## Required action
What you give back must match the records below word for word.
:: Data for processing ::
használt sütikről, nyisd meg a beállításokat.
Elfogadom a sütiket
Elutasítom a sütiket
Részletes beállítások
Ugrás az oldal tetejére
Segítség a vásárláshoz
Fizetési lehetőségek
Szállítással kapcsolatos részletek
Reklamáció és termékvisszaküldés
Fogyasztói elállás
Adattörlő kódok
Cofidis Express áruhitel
:::
## Finished task
használt sütikről, nyisd meg a beállításokat.
Elfogadom a sütiket
Elutasítom a sütiket
Részletes beállítások
Ugrás az oldal tetejére
Segítség a vásárláshoz
Fizetési lehetőségek
Szállítással kapcsolatos részletek
Reklamáció és termékvisszaküldés
Fogyasztói elállás
Adattörlő kódok
Cofidis Express áruhitel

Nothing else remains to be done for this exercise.